Anyway, the reparation money eventually came through and ended up in an Austrian bank.  For more than two years now, my mother in law has been trying to get that money out of the bank and transferred to her here — without any success.

The bank has a continually growing list of bureaucratic assigns which, aggregated, create a Sisyphean task that can never be fulfilled.  They keep asking her to prove that she is who she says she is, and with every new proof, they ask her to prove that the proof is real.  The bank’s most recent pronouncement, which arrived in today’s mail, is to the effect that, per an EU regulation that went into effect last November (two years after she started trying to get her money), the bank is entitled to a 1,000 Euro fee for the act of giving her own money back to her.

My mother-in-law thinks that this is an anti-Semitic plot to take advantage of an aged refugee, and steal her money.  I think that it’s a petty bureaucratic scheme by which a bank manages to use its rules and the EU’s rules take advantage of a far-away depositor, first by refusing to release the money altogether and then by hanging onto a handsome profit for returning her own property to her.  Indeed, I wouldn’t be surprised if the bank’s delay in processing her request occurred precisely because its administrators knew about the upcoming EU regulation that would give them a 1,000 Euro windfall.

I mention this whole story, which nicely seems to sum up the inhumanity that characterizes so many European bureaucracies (just think about the pain-in-the-neck process of checking into a European hotel hotel), because I read a story out of England that takes this insane commitment to process to an extreme degree:

When Rachel Leake developed complications from diabetes, her selfless daughter tried to donate one of her kidneys to save her.

But 21-year-old Laura Ashworth died suddenly before the arrangements could be completed – and her mother has now been told the organs will go to strangers instead.

Family and friends, who all knew of Laura’s desire to be a live donor, tried to get the authorities to change the decision.

They even enlisted the help of local MP Gerry Sutcliffe to lobby health ministers on Mrs Leake’s behalf, but to no avail.

Laura died after suffering massive brain damage when she stopped breathing because of a suspected asthma attack.

One of Laura’s kidneys went to a man in Sheffield and the second to a man in London.
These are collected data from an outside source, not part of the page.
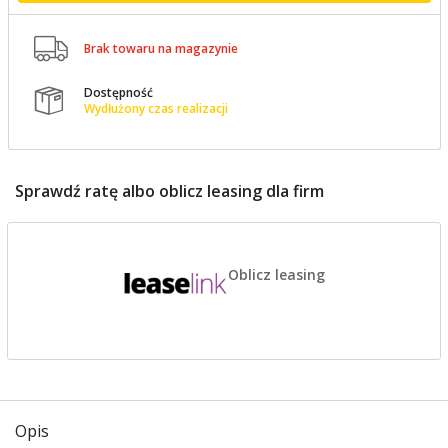

Brak towaru na magazynie
Dostępność

Wydłużony czas realizacji
Sprawdź ratę albo oblicz leasing dla firm
Oblicz leasing
Opis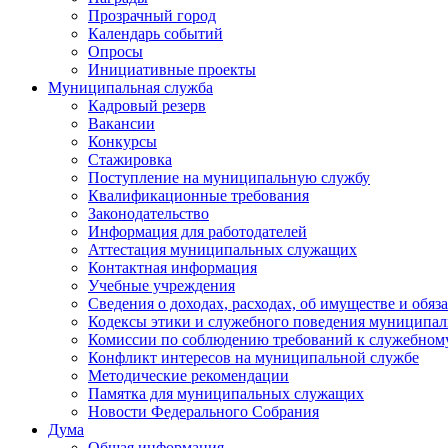
Прозрачный город
Календарь событий
Опросы
Инициативные проекты
Муниципальная служба
Кадровый резерв
Вакансии
Конкурсы
Стажировка
Поступление на муниципальную службу
Квалификационные требования
Законодательство
Информация для работодателей
Аттестация муниципальных служащих
Контактная информация
Учебные учреждения
Сведения о доходах, расходах, об имуществе и обяз
Кодексы этики и служебного поведения муниципал
Комиссии по соблюдению требований к служебном
Конфликт интересов на муниципальной службе
Методические рекомендации
Памятка для муниципальных служащих
Новости Федерального Cобрания
Дума
Общая информация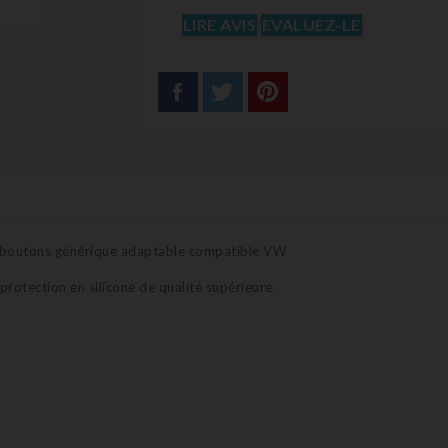
LIRE AVIS
EVALUEZ-LE
3 boutons générique adaptable compatible VW
otection en silicone de qualité supérieure.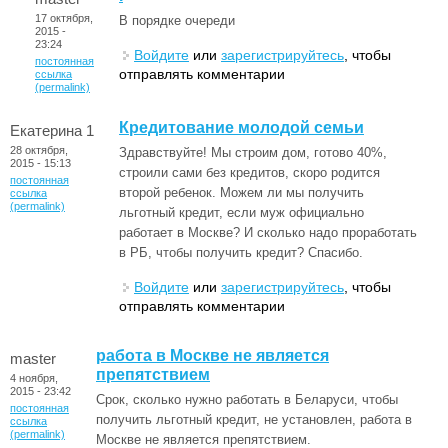
17 октября,
В порядке очереди
2015 -
23:24
Войдите
или
зарегистрируйтесь
, чтобы
постоянная
отправлять комментарии
ссылка
(permalink)
Кредитование молодой семьи
Екатерина 1
28 октября,
Здравствуйте! Мы строим дом, готово 40%,
2015 - 15:13
строили сами без кредитов, скоро родится
постоянная
второй ребенок. Можем ли мы получить
ссылка
(permalink)
льготный кредит, если муж официально
работает в Москве? И сколько надо проработать
в РБ, чтобы получить кредит? Спасибо.
Войдите
или
зарегистрируйтесь
, чтобы
отправлять комментарии
работа в Москве не является
master
препятствием
4 ноября,
2015 - 23:42
Срок, сколько нужно работать в Беларуси, чтобы
постоянная
получить льготный кредит, не установлен, работа в
ссылка
(permalink)
Москве не является препятствием.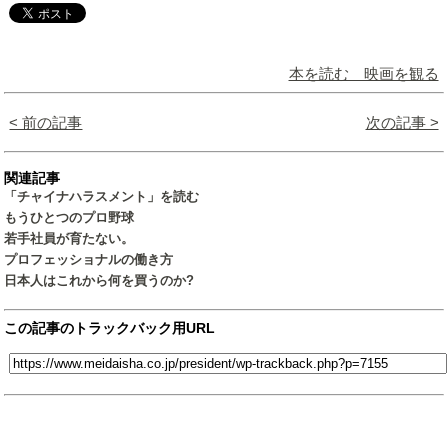
本を読む 映画を観る
< 前の記事
次の記事 >
関連記事
「チャイナハラスメント」を読む
もうひとつのプロ野球
若手社員が育たない。
プロフェッショナルの働き方
日本人はこれから何を買うのか?
この記事のトラックバック用URL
Her liver was given to a 15-year-old girl.

“I am angry, really angry,” said Mrs Leake, who is 39. “I am not finding comfort at the moment in the fact that she helped three people.”

[snip]

Mrs Leake said she still did not know why her request to receive her daughter’s organs was refused.

She said: “Everyone has gone mad and everyone is disgusted. The thing that hurts the most is how Laura would feel. She would be devastated that she was not able to help me.

“My sister has now written down her wishes that I get her kidney if anything was to happen to her. I will not let this go – there could be another person it could happen to.”

A spokesman for UK Transplant said the final decision in this case was taken by the Human Tissue Authority.

“They were the ones who in this circumstance were asked if the daughter’s kidney could go to the mother,” he said. “Their judgement, under the law, was that it was not allowed to happen.”

No one at the Human Tissue Authority was available for comment.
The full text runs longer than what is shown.